Lines with the word "одежда" in them are the ones to copy from the records.
-- Exercise materials follows --
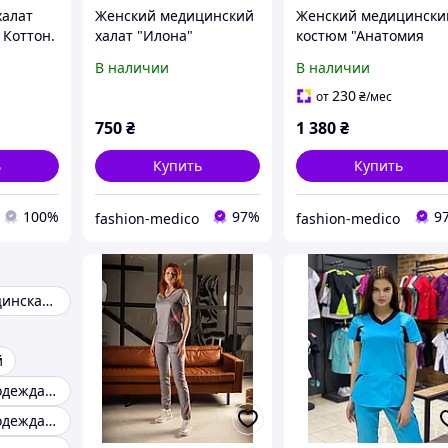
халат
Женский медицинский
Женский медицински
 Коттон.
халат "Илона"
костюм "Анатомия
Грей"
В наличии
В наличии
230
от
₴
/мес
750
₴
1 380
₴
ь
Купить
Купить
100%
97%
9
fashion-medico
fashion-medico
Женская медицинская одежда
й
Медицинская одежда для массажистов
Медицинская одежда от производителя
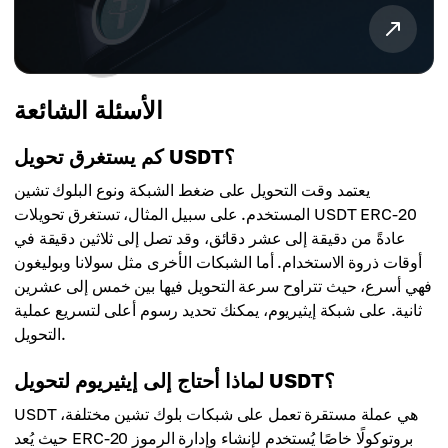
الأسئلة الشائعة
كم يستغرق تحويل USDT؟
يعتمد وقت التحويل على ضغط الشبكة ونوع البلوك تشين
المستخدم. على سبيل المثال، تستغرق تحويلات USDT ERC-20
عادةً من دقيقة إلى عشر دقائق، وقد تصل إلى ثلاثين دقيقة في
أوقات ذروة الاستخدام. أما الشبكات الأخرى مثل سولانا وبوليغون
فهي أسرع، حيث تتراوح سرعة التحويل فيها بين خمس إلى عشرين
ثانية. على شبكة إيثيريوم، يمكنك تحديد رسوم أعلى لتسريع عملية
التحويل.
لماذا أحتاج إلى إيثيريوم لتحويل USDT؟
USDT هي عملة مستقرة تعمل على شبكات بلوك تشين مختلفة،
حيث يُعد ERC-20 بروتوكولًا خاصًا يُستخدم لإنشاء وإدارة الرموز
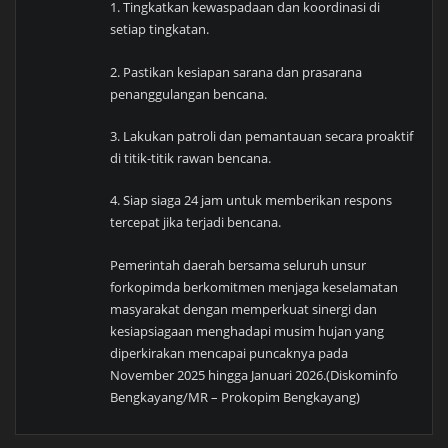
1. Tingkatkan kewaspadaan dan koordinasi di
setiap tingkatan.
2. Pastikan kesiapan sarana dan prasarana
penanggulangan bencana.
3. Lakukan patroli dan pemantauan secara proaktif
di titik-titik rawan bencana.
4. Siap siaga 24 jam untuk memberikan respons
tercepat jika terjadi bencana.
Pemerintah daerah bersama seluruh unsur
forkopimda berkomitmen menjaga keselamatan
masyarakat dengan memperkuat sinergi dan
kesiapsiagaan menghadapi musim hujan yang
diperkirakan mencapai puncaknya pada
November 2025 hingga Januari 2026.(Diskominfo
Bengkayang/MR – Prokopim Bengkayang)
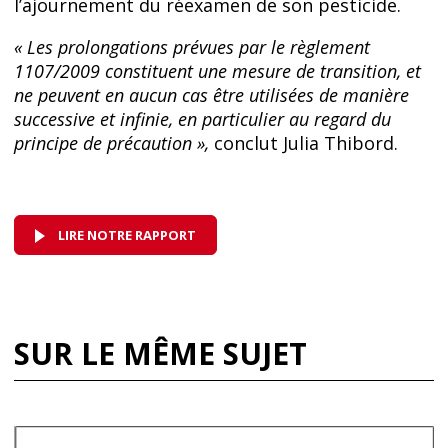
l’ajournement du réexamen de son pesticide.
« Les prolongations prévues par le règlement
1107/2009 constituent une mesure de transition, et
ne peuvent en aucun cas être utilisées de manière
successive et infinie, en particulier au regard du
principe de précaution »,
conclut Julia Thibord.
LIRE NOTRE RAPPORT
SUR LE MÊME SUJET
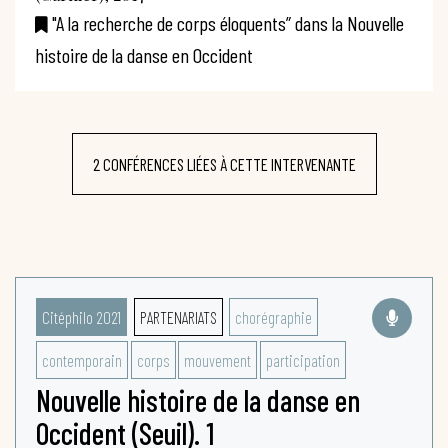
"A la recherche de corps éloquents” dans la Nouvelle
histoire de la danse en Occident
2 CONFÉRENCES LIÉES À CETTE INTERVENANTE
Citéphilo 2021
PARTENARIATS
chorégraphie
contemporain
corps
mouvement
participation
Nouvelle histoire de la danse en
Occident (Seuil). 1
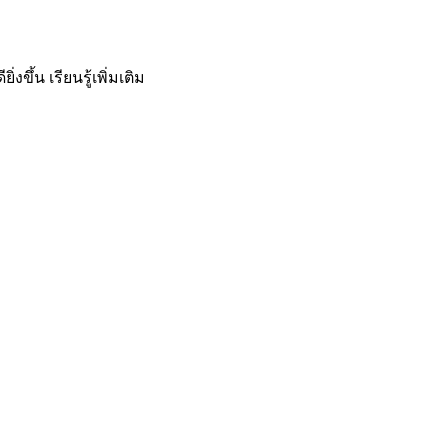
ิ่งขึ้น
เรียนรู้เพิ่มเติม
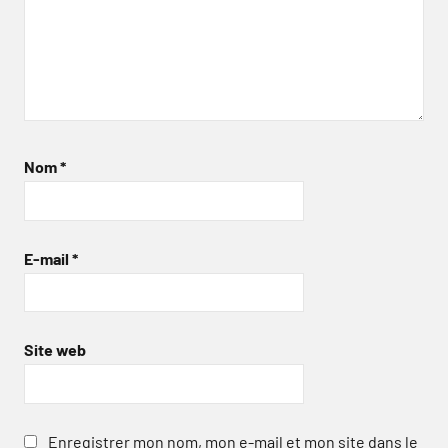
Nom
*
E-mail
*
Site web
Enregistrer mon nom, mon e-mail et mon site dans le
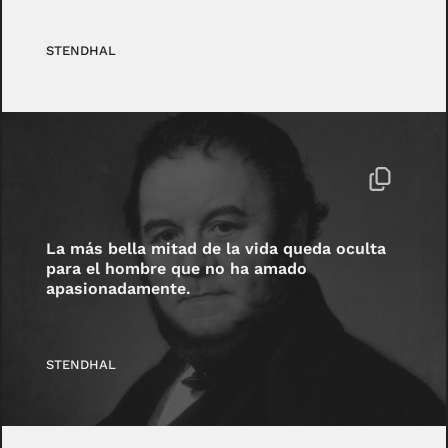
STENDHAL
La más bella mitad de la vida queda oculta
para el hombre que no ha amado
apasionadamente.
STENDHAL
-- Exercise materials concluded --
-- Exercise materials follows --
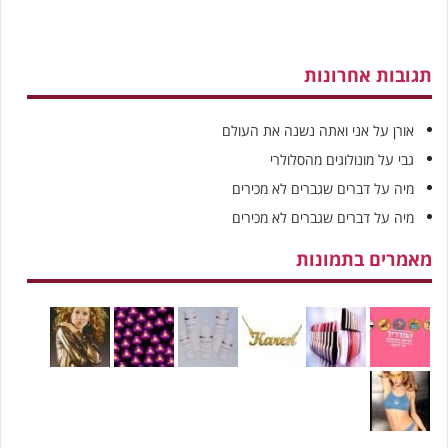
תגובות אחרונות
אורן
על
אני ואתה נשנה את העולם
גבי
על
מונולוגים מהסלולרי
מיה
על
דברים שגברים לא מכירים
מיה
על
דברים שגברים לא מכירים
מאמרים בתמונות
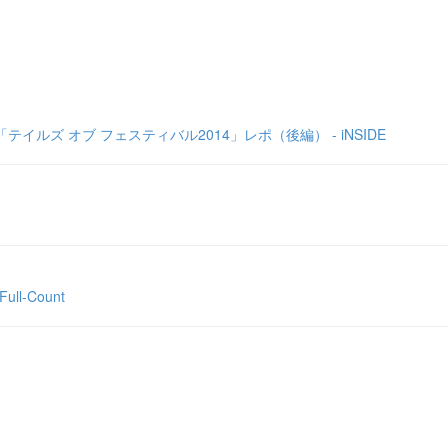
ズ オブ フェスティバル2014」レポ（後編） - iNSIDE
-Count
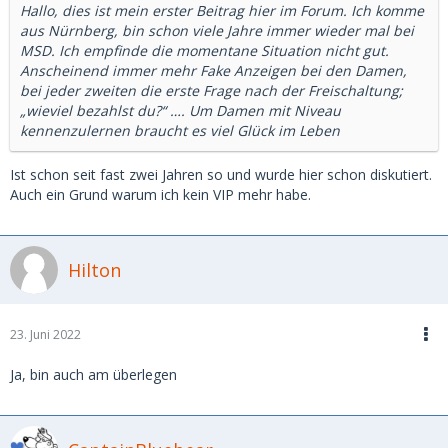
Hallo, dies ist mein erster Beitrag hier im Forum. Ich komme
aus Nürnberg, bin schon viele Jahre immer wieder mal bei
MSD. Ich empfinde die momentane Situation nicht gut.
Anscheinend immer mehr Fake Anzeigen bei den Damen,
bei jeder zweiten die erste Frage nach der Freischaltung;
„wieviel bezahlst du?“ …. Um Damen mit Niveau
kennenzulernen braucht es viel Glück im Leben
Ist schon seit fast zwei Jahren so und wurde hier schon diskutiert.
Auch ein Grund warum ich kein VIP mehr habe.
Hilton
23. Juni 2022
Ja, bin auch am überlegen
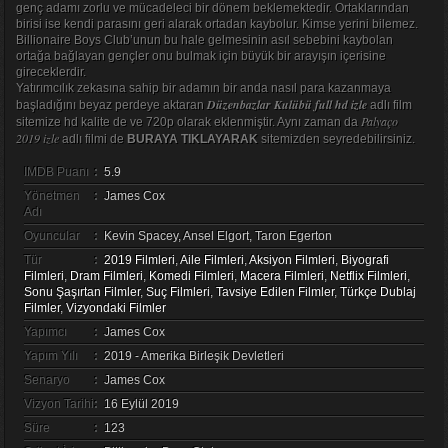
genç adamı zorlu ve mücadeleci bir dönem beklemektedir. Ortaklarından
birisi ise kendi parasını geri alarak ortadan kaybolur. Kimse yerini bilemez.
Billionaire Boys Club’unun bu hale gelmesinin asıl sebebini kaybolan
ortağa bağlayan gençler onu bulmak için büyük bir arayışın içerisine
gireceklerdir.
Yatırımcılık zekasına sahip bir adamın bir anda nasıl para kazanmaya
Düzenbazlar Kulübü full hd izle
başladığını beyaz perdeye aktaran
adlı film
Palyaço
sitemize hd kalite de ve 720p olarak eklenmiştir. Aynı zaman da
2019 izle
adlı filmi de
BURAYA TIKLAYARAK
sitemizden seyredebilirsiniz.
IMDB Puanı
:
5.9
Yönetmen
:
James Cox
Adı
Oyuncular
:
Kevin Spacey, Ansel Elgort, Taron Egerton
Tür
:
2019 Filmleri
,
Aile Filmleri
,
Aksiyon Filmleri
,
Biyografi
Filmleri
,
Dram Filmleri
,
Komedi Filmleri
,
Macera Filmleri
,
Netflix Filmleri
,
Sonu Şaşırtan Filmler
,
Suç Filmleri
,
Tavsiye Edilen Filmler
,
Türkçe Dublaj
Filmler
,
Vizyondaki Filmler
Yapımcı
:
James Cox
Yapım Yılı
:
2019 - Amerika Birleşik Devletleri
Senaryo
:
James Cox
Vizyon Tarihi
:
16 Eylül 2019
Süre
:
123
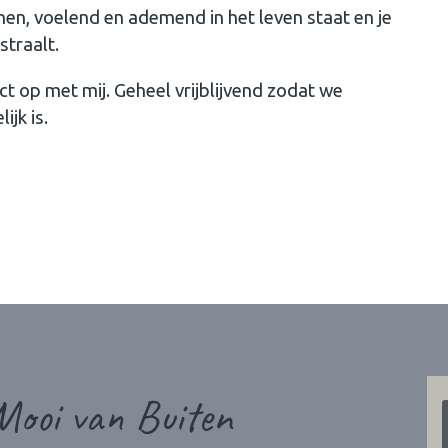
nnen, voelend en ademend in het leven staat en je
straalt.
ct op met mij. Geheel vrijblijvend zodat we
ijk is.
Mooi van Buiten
-- Exercise materials concluded --
* [The completed task]
Женская медицинская одежда
Медицинская одежда для массажистов
Медицинская одежда от производителя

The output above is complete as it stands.